PROVIDED DATA:
—————
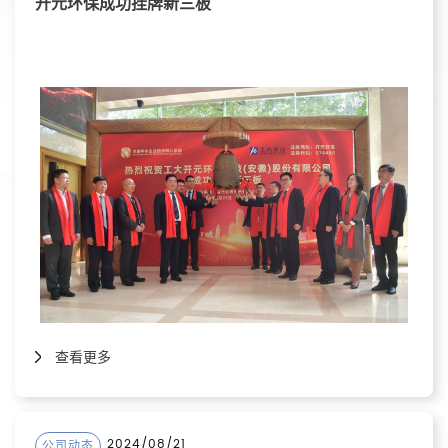
开元环保成功挂牌新三板
查看更多
2024/08/21
公司动态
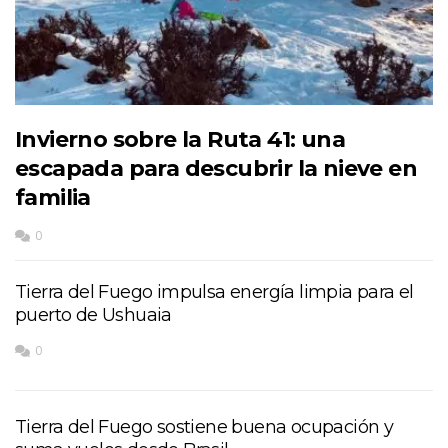
Invierno sobre la Ruta 41: una
escapada para descubrir la nieve en
familia
0
Tierra del Fuego impulsa energía limpia para el
puerto de Ushuaia
0
Tierra del Fuego sostiene buena ocupación y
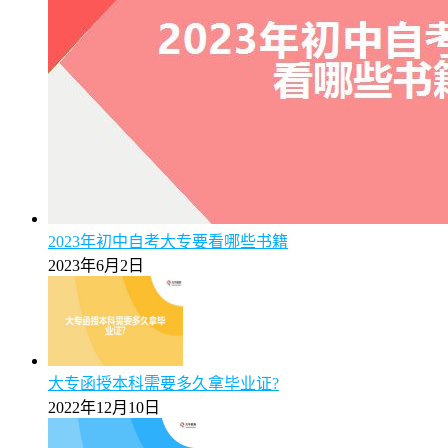
2023年初中自考大专要看哪些书籍
2023年6月2日
大专函授本科需要多久拿毕业证?
2022年12月10日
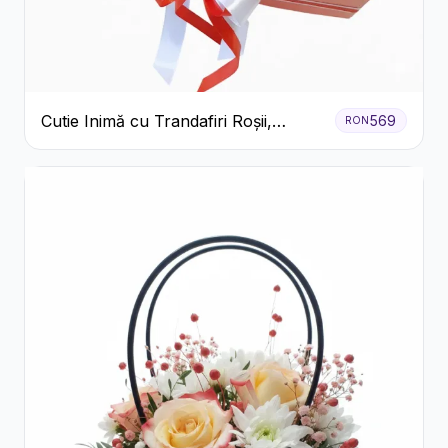
Cutie Inimă cu Trandafiri Roșii,
569
RON
Crizanteme Albe și Bomboane
Raffaello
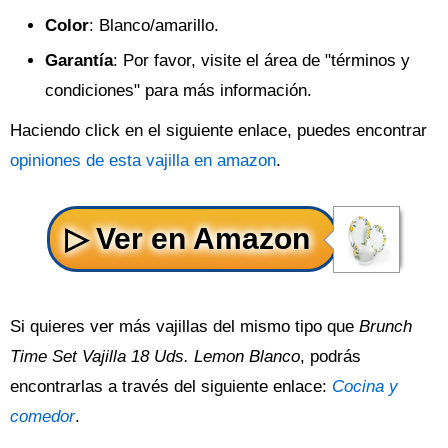
Color
: Blanco/amarillo.
Garantía
: Por favor, visite el área de "términos y
condiciones" para más información.
Haciendo click en el siguiente enlace, puedes encontrar
opiniones de esta vajilla en amazon
.
Si quieres ver más vajillas del mismo tipo que
Brunch
Time Set Vajilla 18 Uds. Lemon Blanco
, podrás
encontrarlas a través del siguiente enlace:
Cocina y
comedor
.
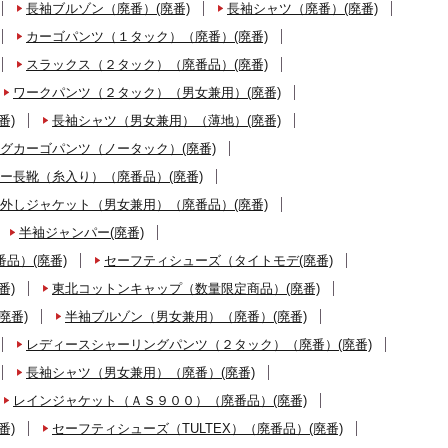
長袖ブルゾン（廃番）(廃番)
長袖シャツ（廃番）(廃番)
カーゴパンツ（１タック）（廃番）(廃番)
スラックス（２タック）（廃番品）(廃番)
ワークパンツ（２タック）（男女兼用）(廃番)
番)
長袖シャツ（男女兼用）（薄地）(廃番)
グカーゴパンツ（ノータック）(廃番)
ー長靴（糸入り）（廃番品）(廃番)
外しジャケット（男女兼用）（廃番品）(廃番)
半袖ジャンパー(廃番)
品）(廃番)
セーフティシューズ（タイトモデ(廃番)
番)
東北コットンキャップ（数量限定商品）(廃番)
廃番)
半袖ブルゾン（男女兼用）（廃番）(廃番)
レディースシャーリングパンツ（２タック）（廃番）(廃番)
長袖シャツ（男女兼用）（廃番）(廃番)
レインジャケット（ＡＳ９００）（廃番品）(廃番)
番)
セーフティシューズ（TULTEX）（廃番品）(廃番)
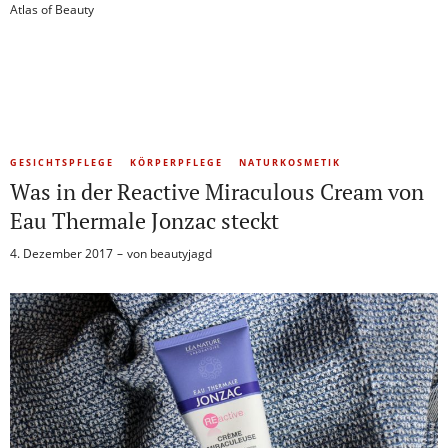
Atlas of Beauty
GESICHTSPFLEGE
KÖRPERPFLEGE
NATURKOSMETIK
Was in der Reactive Miraculous Cream von
Eau Thermale Jonzac steckt
4. Dezember 2017
von
beautyjagd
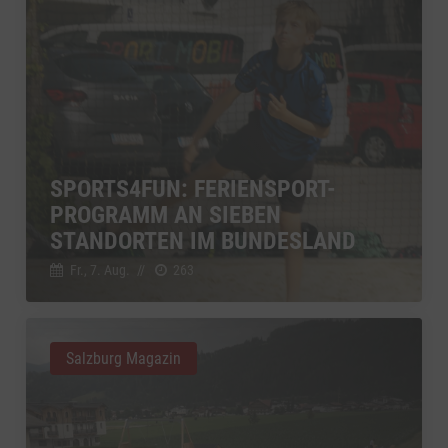
SPORTS4FUN: FERIENSPORT-
PROGRAMM AN SIEBEN
STANDORTEN IM BUNDESLAND
Fr., 7. Aug.
//
263
Salzburg Magazin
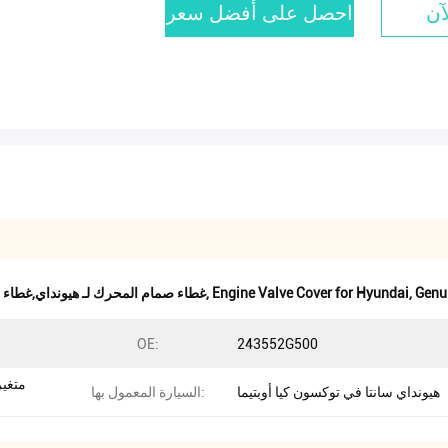
آن
احصل على أفضل سعر
Genui
,
Engine Valve Cover for Hyundai
,
غطاء صمام المحرك 224102G710,غطاء صمام المحرك لـ هي
OE:
243552G500
هيونداي سانتا في توكسون كيا أوبتيما
السيارة المعمول بها:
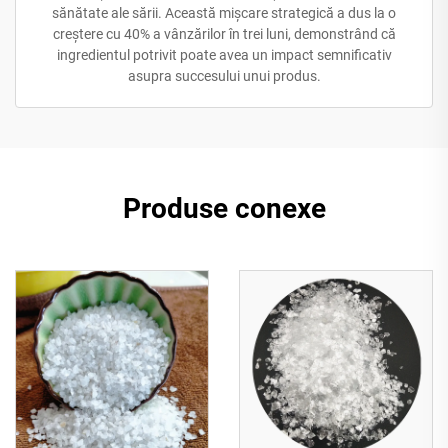
sănătate ale sării. Această mișcare strategică a dus la o
creștere cu 40% a vânzărilor în trei luni, demonstrând că
ingredientul potrivit poate avea un impact semnificativ
asupra succesului unui produs.
Produse conexe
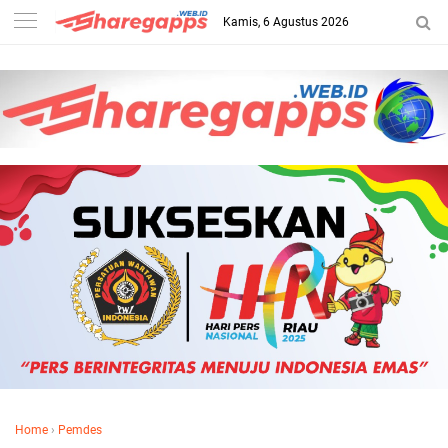
Kamis, 6 Agustus 2026
Home
›
Pemdes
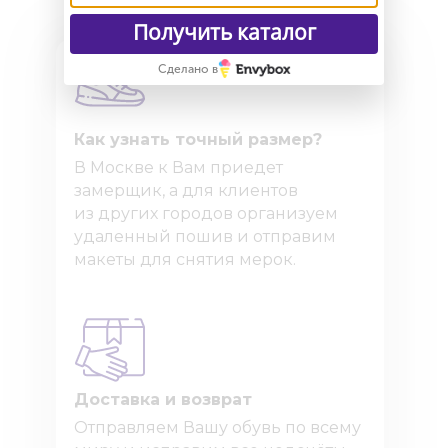
Получить каталог
Сделано в
Как узнать точный размер?
В Москве к Вам приедет
замерщик, а для клиентов
из других городов организуем
удаленный пошив и отправим
макеты для снятия мерок.
Доставка и возврат
Отправляем Вашу обувь по всему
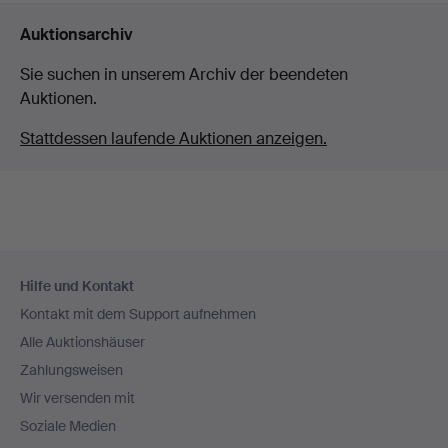
Auktionsarchiv
Sie suchen in unserem Archiv der beendeten
Auktionen.
Stattdessen laufende Auktionen anzeigen.
Fußzeilen-
Hilfe und Kontakt
Navigation
Kontakt mit dem Support aufnehmen
Alle Auktionshäuser
Zahlungsweisen
Wir versenden mit
Soziale Medien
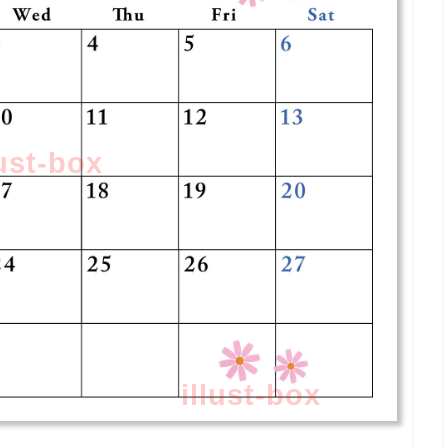
lust-box
illust-box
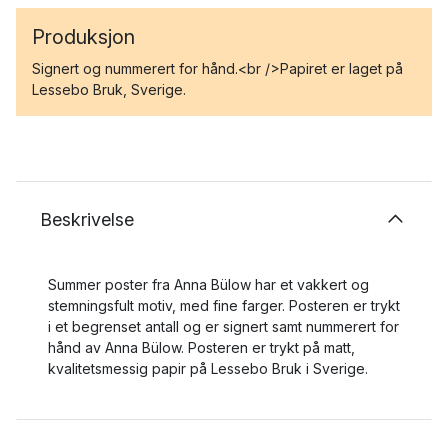
Produksjon
Signert og nummerert for hånd.<br />Papiret er laget på
Lessebo Bruk, Sverige.
Beskrivelse
Summer poster fra Anna Bülow har et vakkert og
stemningsfult motiv, med fine farger. Posteren er trykt
i et begrenset antall og er signert samt nummerert for
hånd av Anna Bülow. Posteren er trykt på matt,
kvalitetsmessig papir på Lessebo Bruk i Sverige.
—————
TASK BRIEF: What is needed is an exact output of the records above, with every picture left out.

PROBLEM SOLUTION:
开元环保成功挂牌新三板
查看更多
2024/08/21
公司动态
Invierno sobre la Ruta 41: una
escapada para descubrir la nieve en
familia
0
Tierra del Fuego impulsa energía limpia para el
puerto de Ushuaia
0
Tierra del Fuego sostiene buena ocupación y
2023年初中自考大专要看哪些书籍
2023年6月2日
大专函授本科需要多久拿毕业证?
2022年12月10日
Cutie Inimă cu Trandafiri Roșii,
569
RON
Crizanteme Albe și Bomboane
Raffaello
Color
: Blanco/amarillo.
Garantía
: Por favor, visite el área de "términos y
condiciones" para más información.
Haciendo click en el siguiente enlace, puedes encontrar
opiniones de esta vajilla en amazon
.
Si quieres ver más vajillas del mismo tipo que
Brunch
Time Set Vajilla 18 Uds. Lemon Blanco
, podrás
encontrarlas a través del siguiente enlace:
Cocina y
comedor
.
長袖ブルゾン（廃番）(廃番)
長袖シャツ（廃番）(廃番)
カーゴパンツ（１タック）（廃番）(廃番)
スラックス（２タック）（廃番品）(廃番)
ワークパンツ（２タック）（男女兼用）(廃番)
番)
長袖シャツ（男女兼用）（薄地）(廃番)
グカーゴパンツ（ノータック）(廃番)
ー長靴（糸入り）（廃番品）(廃番)
外しジャケット（男女兼用）（廃番品）(廃番)
半袖ジャンパー(廃番)
品）(廃番)
セーフティシューズ（タイトモデ(廃番)
番)
東北コットンキャップ（数量限定商品）(廃番)
廃番)
半袖ブルゾン（男女兼用）（廃番）(廃番)
レディースシャーリングパンツ（２タック）（廃番）(廃番)
長袖シャツ（男女兼用）（廃番）(廃番)
レインジャケット（ＡＳ９００）（廃番品）(廃番)
番)
セーフティシューズ（TULTEX）（廃番品）(廃番)
Atlas of Beauty
GESICHTSPFLEGE
KÖRPERPFLEGE
NATURKOSMETIK
Was in der Reactive Miraculous Cream von
Eau Thermale Jonzac steckt
4. Dezember 2017
von
beautyjagd
SPORTS4FUN: FERIENSPORT-
PROGRAMM AN SIEBEN
STANDORTEN IM BUNDESLAND
Fr., 7. Aug.
//
263
Salzburg Magazin
آن
احصل على أفضل سعر
Genui
,
Engine Valve Cover for Hyundai
,
غطاء صمام المحرك 224102G710,غطاء صمام المحرك لـ هي
OE:
243552G500
هيونداي سانتا في توكسون كيا أوبتيما
السيارة المعمول بها:
sănătate ale sării. Această mișcare strategică a dus la o
creștere cu 40% a vânzărilor în trei luni, demonstrând că
ingredientul potrivit poate avea un impact semnificativ
asupra succesului unui produs.
Produse conexe
Kamis, 6 Agustus 2026
Home
›
Pemdes
Получить каталог
Сделано в
Как узнать точный размер?
В Москве к Вам приедет
замерщик, а для клиентов
из других городов организуем
удаленный пошив и отправим
макеты для снятия мерок.
Доставка и возврат
Отправляем Вашу обувь по всему
Auktionsarchiv
Sie suchen in unserem Archiv der beendeten
Auktionen.
Stattdessen laufende Auktionen anzeigen.
Fußzeilen-
Hilfe und Kontakt
Navigation
Kontakt mit dem Support aufnehmen
Alle Auktionshäuser
Zahlungsweisen
Wir versenden mit
Soziale Medien
lust-box
illust-box
Produksjon
Signert og nummerert for hånd.<br />Papiret er laget på
Lessebo Bruk, Sverige.
Beskrivelse
Summer poster fra Anna Bülow har et vakkert og
stemningsfult motiv, med fine farger. Posteren er trykt
i et begrenset antall og er signert samt nummerert for
hånd av Anna Bülow. Posteren er trykt på matt,
kvalitetsmessig papir på Lessebo Bruk i Sverige.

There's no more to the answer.